OK, so why am I excited? Well, because dynamic M parameters let you do a whole bunch of cool things that weren’t possible before. My original plan for this blog post was to show how they can be used to change the dimension column used in a visual dynamically but Mim beat me to it with this blog post. Instead in this post I’m going to show you how you can use them to create something like dynamic calculated columns and I also want to make a more general point that will Blow Your Mind (hopefully).
For my example I’m going to use Azure Data Explorer (ADX) as my data source. There are a couple of reasons why: it’s something I’ve been interested to learn more about for a while, and the ADX team recently announced a bunch of new features which make me think it will be increasingly useful in BI scenarios; it will be important to know it if you’re using the new Azure Monitor integration for Power BI log data; and, crucially, it’s one of the few M-based connectors where you can write your own queries in DirectQuery mode (although this is coming to Snowflake and Redshift next year too).
My source data is from the UK Land Registry Price Paid dataset, and for my demo report I loaded a table containing around 790,000 real estate transactions into ADX. Each real estate transaction has the price paid for the property:
One obvious way to analyse this data is to build a histogram and show the number of transactions that occur in price bins such as £0-£100000, £100000-£200000, £200000-£300000 and so on. This is quite easy to do in Power BI, for example using calculated columns in Import mode, unless you want to allow your users to be able to change the bin sizes themselves. Dynamic M parameters give you an easy way to solve this problem though.

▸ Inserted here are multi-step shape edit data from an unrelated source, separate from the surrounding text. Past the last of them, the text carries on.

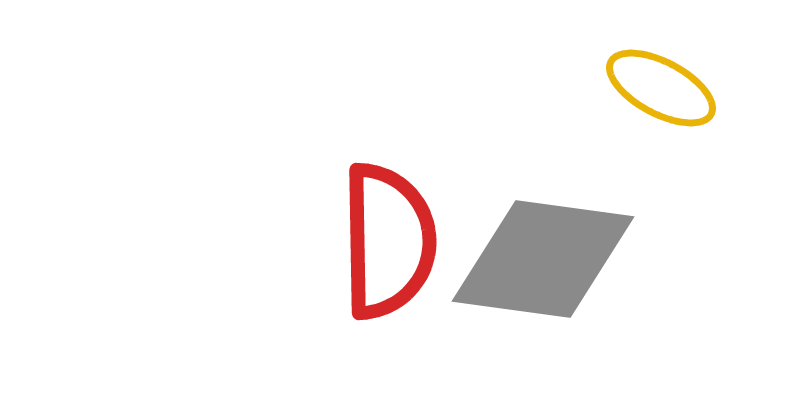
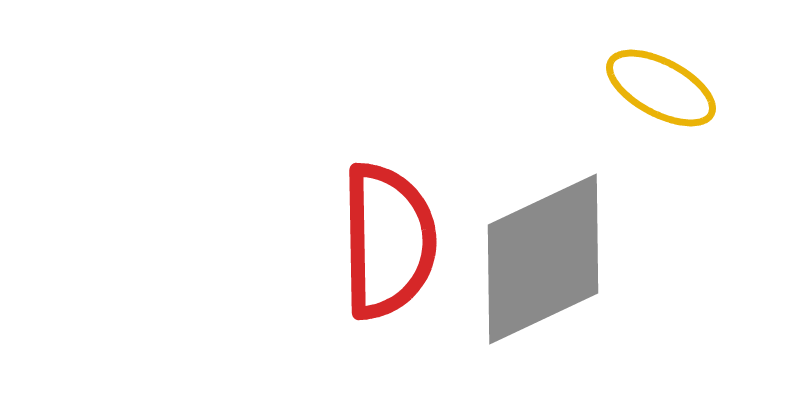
gray diamond: rotated 33 degrees counterclockwise
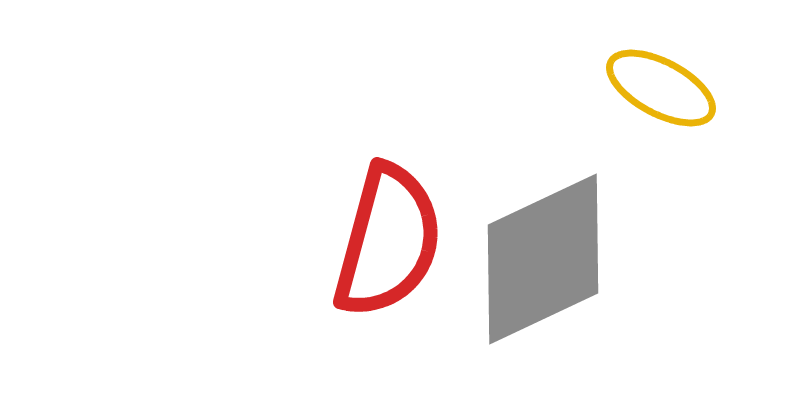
red semicircle: rotated 16 degrees clockwise
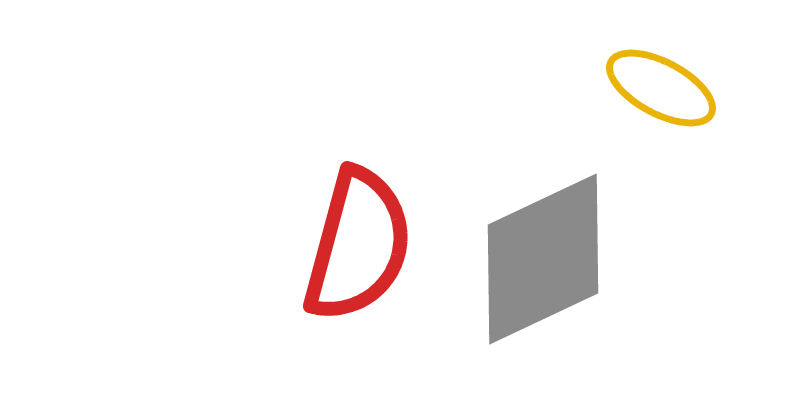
red semicircle: moved 30 px left, 4 px down
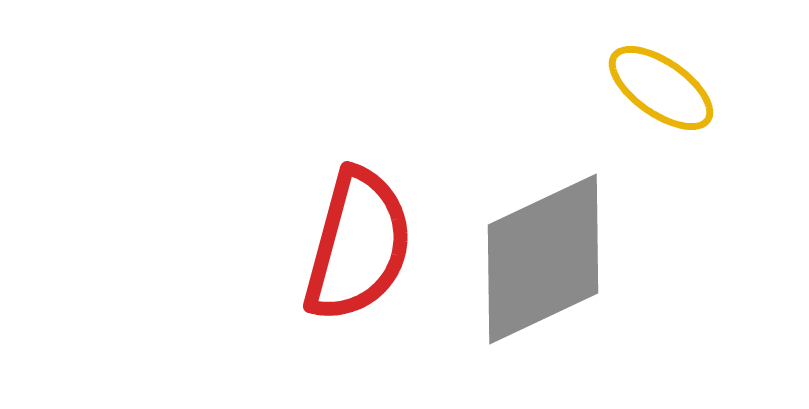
yellow ellipse: rotated 7 degrees clockwise
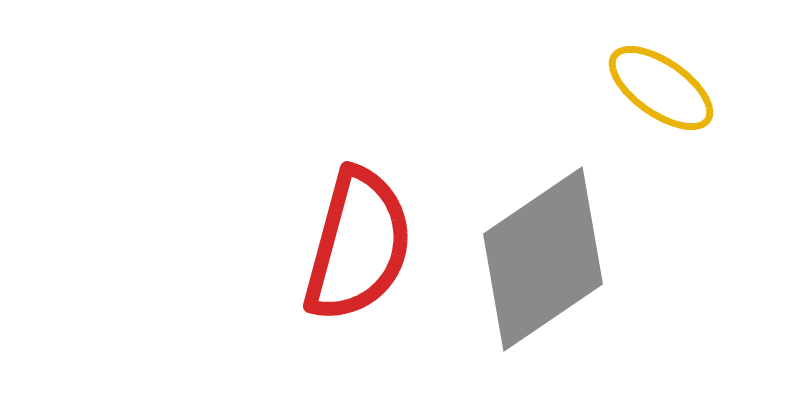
gray diamond: rotated 9 degrees counterclockwise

KQL, the query language for ADX, has a really nice way of generating bins for histograms using the summarize() operator and bin() function. For example, the following KQL query does something like a SQL group by and shows the number of real estate transactions for each county and bins based on price in £25000 increments:
| summarize Transactions=count()
by county, bin(price, 25000)
In Power BI I created a parameter called binsizes:
…and then created a parameterised version of the KQL query above to populate a DirectQuery table. Here’s the M code for this table:
"pricepaid | summarize Transactions=count() by county, bin(price, "
& Number.ToText(binsizes) &
[MaxRows=null, MaxSize=null, NoTruncate=null, AdditionalSetStatements=null]
Next I created a new table with the possible bin sizes that the user can choose using a DAX calculated table:
And then finally linked the column in this new table with the M parameter:
Here’s the final report, where you can see the number of transactions in each price bin and use slicers to change the price bins and change the county you’re looking at:
Apart from being a new solution to an old problem, what does this mean? Well, with a data source like ADX where M parameters are supported and you can write your own queries in DirectQuery mode, you can do whatever you want in the query so long as it always returns the same columns. As well as creating parameterised queries, in ADX you could also create a user-defined function (something like table-valued functions in SQL Server), pass parameters into it using M parameters, and have a totally dynamically generated fact table in your dataset. Either way, using dynamic M parameters in this way allows you to use KQL’s specialised functions for basket analysis or geospatial analysis to do things that are otherwise impossible in Power BI. I’m sure similar things are possible with other data sources too. And that, my friends, is why I’m so excited about dynamic M parameters.